You could easily mistake Essaouira to be a backdrop for an up and coming Hollywood blockbuster, however this seaside town has been studied by historians and there is evidence of prehistoric settlements and, in the 5th century BC, the first known settlement was established.
Sitting on the Atlantic Coast, Essaouira is protected by the 18th century seafront ramparts (built by the Portuguese) that still have the original brass cannons firmly atop. The medina is considered a UNESCO World Heritage site and a stroll through the streets is definitely a must; alleys and souks take one on a colourful journey as bright wooden doors line the cobbled streets. Windsurfers also head to Essaouira for adventure filled days on the water.
Funnily enough, it was a population of indigenous sea snails, found off the coast of Essaouira on Purple Island, that really brought much focus to Essaouira. Juba II, a tribal king, found the murex and began extracting the purple dye they produced and began selling the dye to merchants. The dye was prized for its richness in colour.
The heat was defintiely getting to us, so we decided to go and relax on the beach, where you can rent deck chairs for hours at a time. Being here, you feel like you’re in a constant shade of orange with the sand being the same colour as the surrounding town! Touching the Atlantic Ocean was a highlight for me! There is just something about water lapping up over your feet that has traveled miles to be with you…in that one moment.

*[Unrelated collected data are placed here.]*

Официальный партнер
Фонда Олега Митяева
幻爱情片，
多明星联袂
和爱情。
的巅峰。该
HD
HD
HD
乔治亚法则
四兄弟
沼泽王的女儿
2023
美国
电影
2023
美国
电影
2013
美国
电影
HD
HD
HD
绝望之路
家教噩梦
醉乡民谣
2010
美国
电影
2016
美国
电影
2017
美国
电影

Liking the day trip idea, we headed to Ouzoud Waterfalls, located 150km from the city in the Grand Atlas region.
Considered one of Morocco’s natural wonders, Ouzoud falls have taken to being known as the most beautiful in Northern Africa even though they fall 7m short of being the highest on the continent!

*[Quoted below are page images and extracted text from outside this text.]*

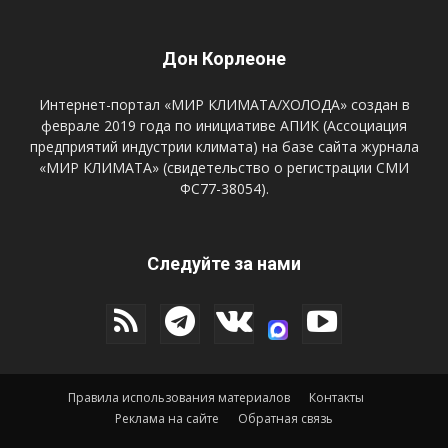
Дон Корлеоне
Интернет-портал «МИР КЛИМАТА/ХОЛОДА» создан в
феврале 2019 года по инициативе АПИК (Ассоциация
предприятий индустрии климата) на базе сайта журнала
«МИР КЛИМАТА» (свидетельство о регистрации СМИ
ФС77-38054).
Следуйте за нами
Правила использования материалов
Контакты
Реклама на сайте
Обратная связь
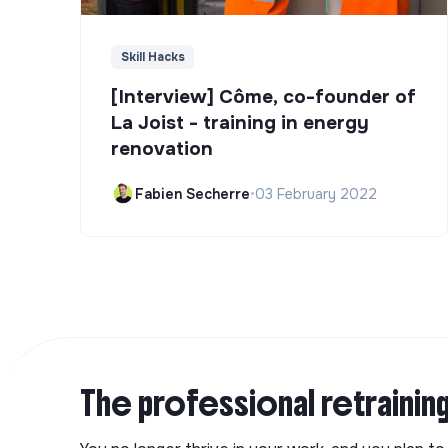
Skill Hacks
[Interview] Côme, co-founder of
La Joist - training in energy
renovation
Fabien Secherre
•
03 February 2022
The professional retrainin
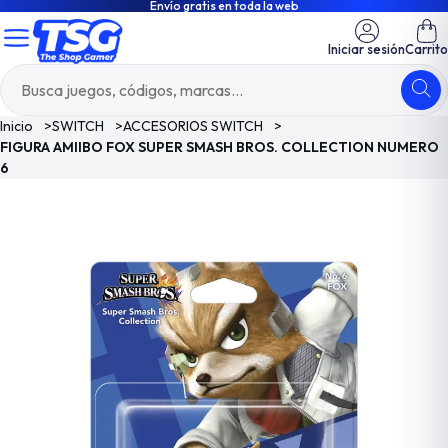
Envío gratis en toda la web
Iniciar sesión
Carrito
Inicio
>
SWITCH
>
ACCESORIOS SWITCH
>
FIGURA AMIIBO FOX SUPER SMASH BROS. COLLECTION NUMERO
6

The cascading falls take their name from ‘grinding grain’ and fall into pools as they descend into the valley below with its lush surrounds. The area of the falls remains relatively untouched by tourism, even though the falls are considered one of the top places to visit while in Morocco.
You can easily find tour operators in Marrakesh who offer various packages to get to the Tanaghmeilt village, where the falls are located. Morocco is rather affordable if you are on a budget, with our trip to Ouzoud costing no more that AUD30 each (USD25). The hike to the base of the falls is easy, with smooth paths and the occasional need to move a branch or two out of your way. As you venture down, you are met by locals who use the dusty soil for small crops. Once at the base of the falls there are a number of things that can be done from taking a boat ride closer to the splashing water, having a swim, feeding monkeys and enjoying a warm tagine.

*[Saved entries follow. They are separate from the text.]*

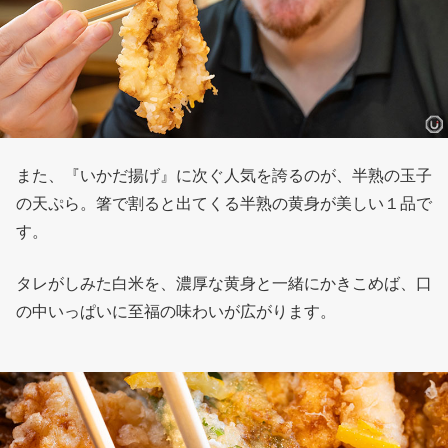
また、『いかだ揚げ』に次ぐ人気を誇るのが、半熟の玉子
の天ぷら。箸で割ると出てくる半熟の黄身が美しい１品で
す。
タレがしみた白米を、濃厚な黄身と一緒にかきこめば、口
の中いっぱいに至福の味わいが広がります。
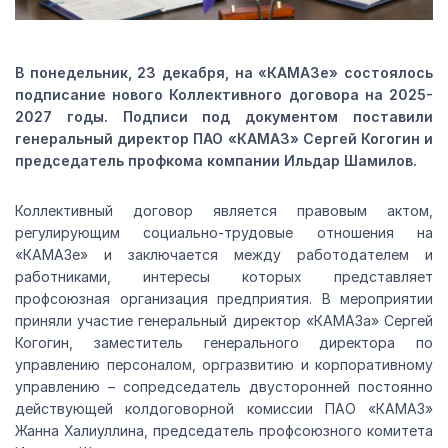
В понедельник, 23 декабря, на «КАМАЗе» состоялось
подписание нового Коллективного договора на 2025-
2027 годы. Подписи под документом поставили
генеральный директор ПАО «КАМАЗ» Сергей Когогин и
председатель профкома компании Ильдар Шамилов.
Коллективный договор является правовым актом,
регулирующим социально-трудовые отношения на
«КАМАЗе» и заключается между работодателем и
работниками, интересы которых представляет
профсоюзная организация предприятия. В мероприятии
приняли участие генеральный директор «КАМАЗа» Сергей
Когогин, заместитель генерального директора по
управлению персоналом, оргразвитию и корпоративному
управлению – сопредседатель двусторонней постоянно
действующей колдоговорной комиссии ПАО «КАМАЗ»
Жанна Халиуллина, председатель профсоюзного комитета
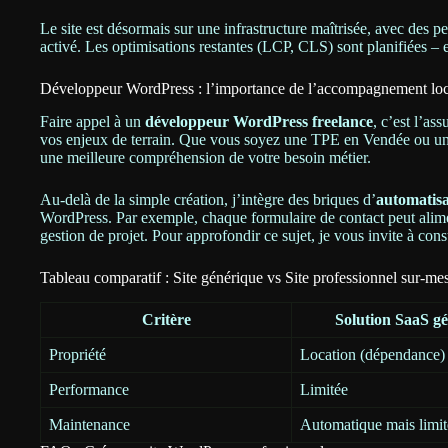
Le site est désormais sur une infrastructure maîtrisée, avec des
activé. Les optimisations restantes (LCP, CLS) sont planifiées – e
Développeur WordPress : l’importance de l’accompagnement loc
Faire appel à un
développeur WordPress freelance
, c’est l’a
vos enjeux de terrain. Que vous soyez une TPE en Vendée ou une 
une meilleure compréhension de votre besoin métier.
Au-delà de la simple création, j’intègre des briques d’
automatisa
WordPress. Par exemple, chaque formulaire de contact peut ali
gestion de projet. Pour approfondir ce sujet, je vous invite à con
Tableau comparatif : Site générique vs Site professionnel sur-me
Critère
Solution SaaS g
Propriété
Location (dépendance)
Performance
Limitée
Maintenance
Automatique mais limit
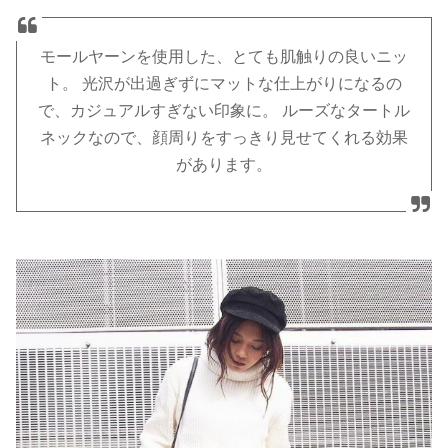
モールヤーンを使用した、とても肌触りの良いニッ
ト。 光沢が出過ぎずにマットな仕上がりになるの
で、カジュアルすぎない印象に。 ルーズなタートル
ネックなので、顔周りをすっきり見せてくれる効果
があります。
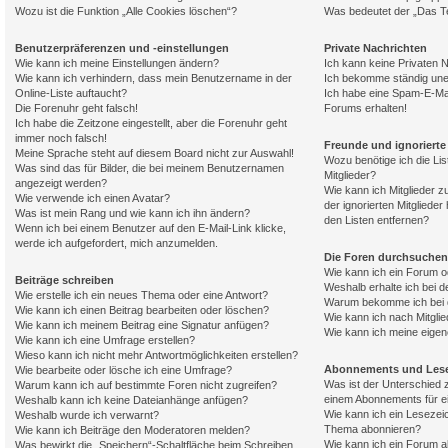
Wozu ist die Funktion „Alle Cookies löschen“?
Was bedeutet der „Das Te
Benutzerpräferenzen und -einstellungen
Private Nachrichten
Wie kann ich meine Einstellungen ändern?
Ich kann keine Privaten 
Wie kann ich verhindern, dass mein Benutzername in der
Ich bekomme ständig une
Online-Liste auftaucht?
Ich habe eine Spam-E-Mai
Die Forenuhr geht falsch!
Forums erhalten!
Ich habe die Zeitzone eingestellt, aber die Forenuhr geht
immer noch falsch!
Freunde und ignorierte 
Meine Sprache steht auf diesem Board nicht zur Auswahl!
Wozu benötige ich die Lis
Was sind das für Bilder, die bei meinem Benutzernamen
Mitglieder?
angezeigt werden?
Wie kann ich Mitglieder z
Wie verwende ich einen Avatar?
der ignorierten Mitgliede
Was ist mein Rang und wie kann ich ihn ändern?
den Listen entfernen?
Wenn ich bei einem Benutzer auf den E-Mail-Link klicke,
werde ich aufgefordert, mich anzumelden.
Die Foren durchsuchen
Wie kann ich ein Forum 
Beiträge schreiben
Weshalb erhalte ich bei 
Wie erstelle ich ein neues Thema oder eine Antwort?
Warum bekomme ich bei d
Wie kann ich einen Beitrag bearbeiten oder löschen?
Wie kann ich nach Mitgli
Wie kann ich meinem Beitrag eine Signatur anfügen?
Wie kann ich meine eige
Wie kann ich eine Umfrage erstellen?
Wieso kann ich nicht mehr Antwortmöglichkeiten erstellen?
Abonnements und Les
Wie bearbeite oder lösche ich eine Umfrage?
Was ist der Unterschied
Warum kann ich auf bestimmte Foren nicht zugreifen?
einem Abonnements für 
Weshalb kann ich keine Dateianhänge anfügen?
Wie kann ich ein Lesezei
Weshalb wurde ich verwarnt?
Thema abonnieren?
Wie kann ich Beiträge den Moderatoren melden?
Wie kann ich ein Forum 
Was bewirkt die „Speichern“-Schaltfläche beim Schreiben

There is a section where you can jump into the water from a small height – a challenge I took over 5 minutes to attempt – continually walking to look over the edge and then psyching myself out! Finally, due to one guy refusing to go unless I did, I jumped – scream free! Bless you, random guy! Poor Kieran – he videoed the whole time!
Marrakesh, our first taste of spicy Morocco, did not disappoint. Of course there is much more to do and see and I would indeed venture back again – but for the time being, my body can do without the 25 spice cleanse! Don’t let that deter you, however, for it truly is a magical place and one that I feel would be best enjoyed with a guide from time to time.
Leaving the hot and charming former imperial city in western Morocco, it was now the Sahara Desert that began calling our names!